Em muitas passagens, aparece claramente que o nosso Salvador combate a vangloria como uma doença mortal. É o que ele faz também aqui, proibindo a prática de atos hipócritas no tempo da oração. Porque é próprio dos hipócritas fazer alarde da sua piedade e liberalidade na presença dos homens. Lembremo-nos destas palavras: “Como podeis crer, vós que rece-beis glória uns dos outros e não buscais a glória que vem de Deus só?” (Jo 5,44).
Desprezemos, portanto, toda glória que vem dos homens, mesmo se ela parece derivar de algo de belo. Busquemos, sim, a glória genuína e verdadeira, que nos é dada só por aquele que glorifica em verdade a quem for digno disto, e o faz de modo superior aos seus méritos.
Tudo, pois, que pode ser considerado virtuoso e louvável, perde o seu valor quando agimos para que nos vejam e para colher o aplauso dos homens (Mt 6,2.5).
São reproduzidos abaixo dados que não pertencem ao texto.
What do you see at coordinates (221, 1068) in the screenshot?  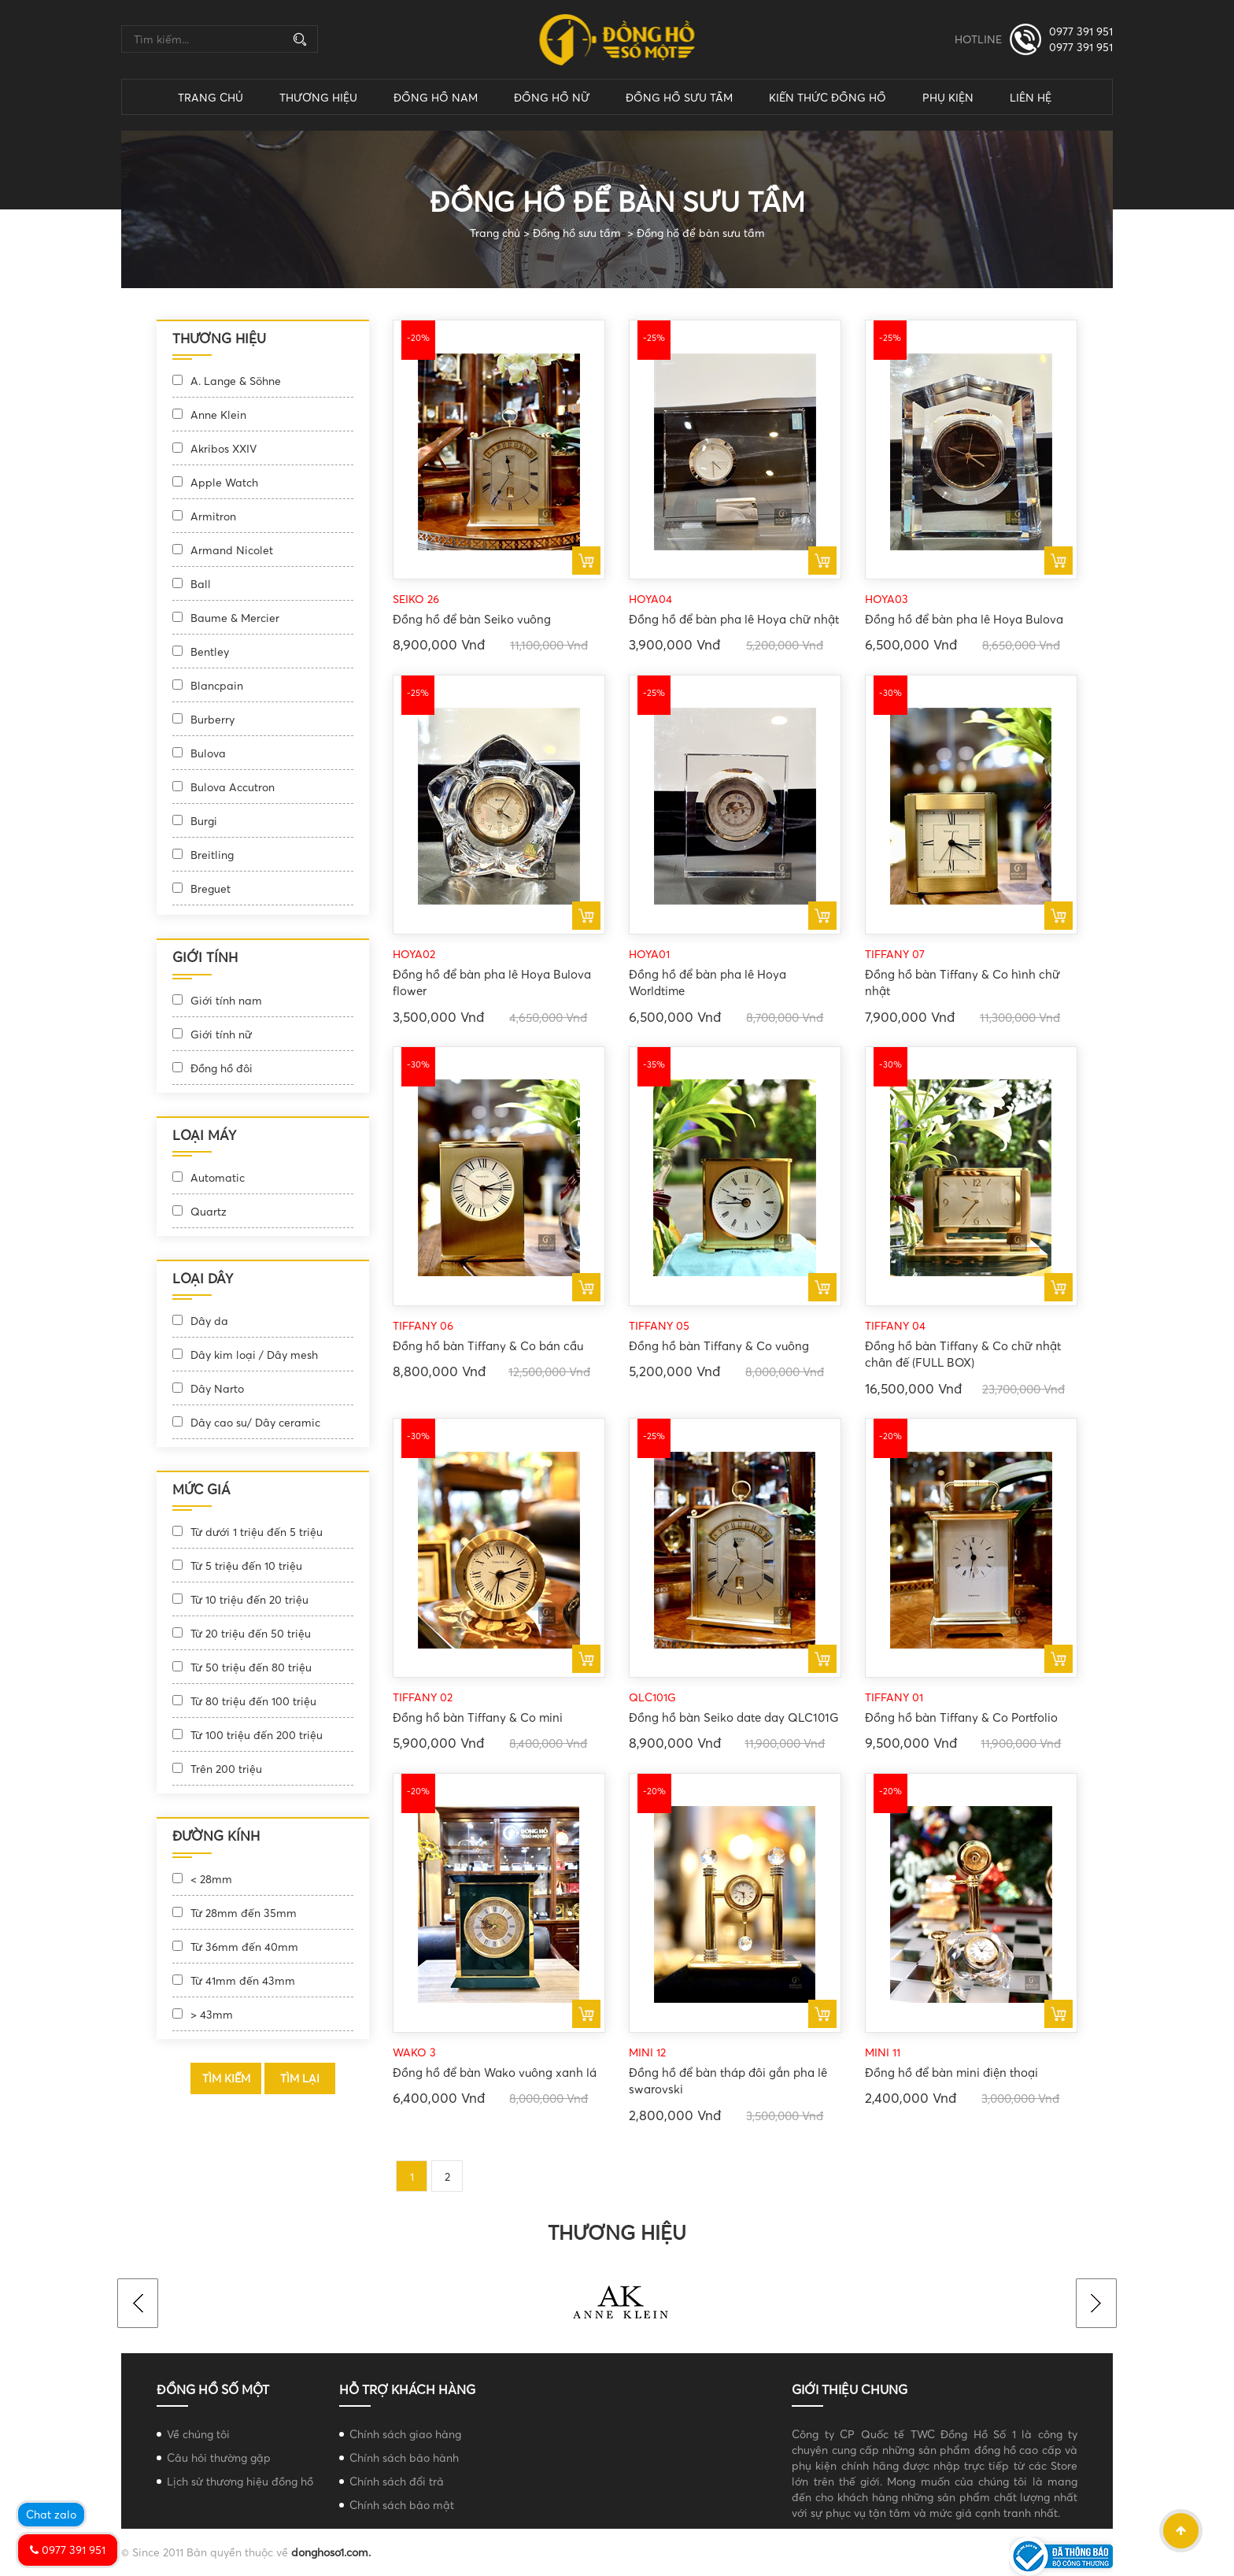 I see `Đồng hồ đôi` at bounding box center [221, 1068].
É por isso que não recebemos recompensa de Deus em tais casos.
Se é certo que toda palavra de Jesus é verdade, poderíamos dizer, se me permitis, que ela é ainda mais verdadeira, quando a diz, usando a sua expressão habitual de juramento.
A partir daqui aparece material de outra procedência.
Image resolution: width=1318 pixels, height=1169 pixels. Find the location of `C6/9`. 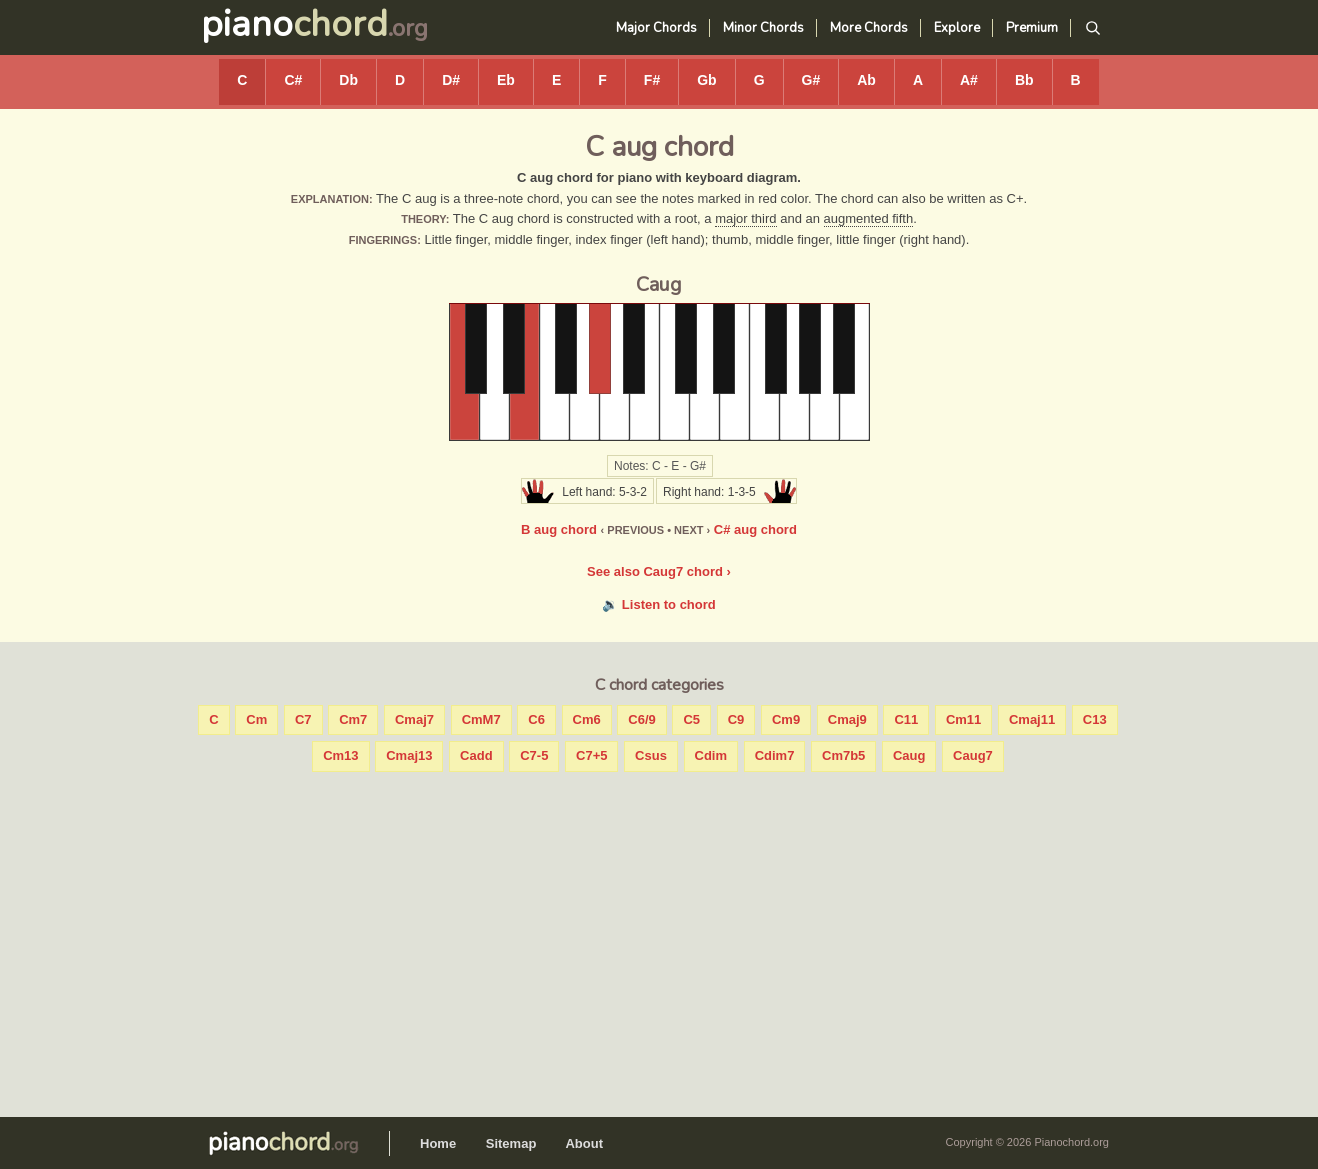 C6/9 is located at coordinates (641, 719).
Ora, ele diz daqueles que parecem fazer o bem ao próximo em vista da glória humana, ou que oram nas sinagogas ou nos cantos das ruas para ser vistos pelos homens: “Em verdade vos digo: já receberam a sua recompensa” (Mt 6,5).
De igual modo, o rico de que fala Lucas, recebeu os bens na sua vida terrena e não pôde, por isso, obtê-los depois desta vida (cf.Lc 18,25).
Assim, o homem que recebe a sua recompensa por dar algo a outros ou por sua oração, havendo semeado não no espírito mas na carne, colherá a corrupção e não a vida eterna (cf Gl 6,8).
Semeia na carne aquele que dá esmola nas sinagogas e nas ruas, ao som de trombetas, para ser glorificado pelos homens.
Ou quem gosta de orar de pé nas sinagogas ou nas esquinas das praças para ser visto pelos homens e julgado mais santo e piedoso pelos que o vêem.
3 Todo aquele, com efeito, que toma a via larga e espaçosa que conduz à perdição (cf. Mt 7,13) e não tem nada de direta, mas é toda oblíqua e cheia de curvas (pois a reta está muitas vezes cortada), esse homem não está bem, orando mal “nas esquinas das praças” (Mt 6,5).
Ávido de prazer, ele se coloca não em uma só, mas em muitas praças, lá onde “morrem como homens” (Sl 81,7) por seu afastamento da Divindade, ele celebra e proclama bem-aventurados aqueles que, na sua opinião, cultivam piedade idêntica à sua.
Muitos há, com efeito, que ao orar parecem mais amigos do prazer do que de Deus (cf. 2 Tm 3,4), pois se dedicam à oração em meio a banquetes e em embriaguez; eles, de fato, estão nas praças públicas a orar.
Quantos, na verdade, vivem segundo o prazer e amam a via larga, abandonando o caminho estreito e áspero de Jesus Cristo, o caminho sem curvas nem ângulos?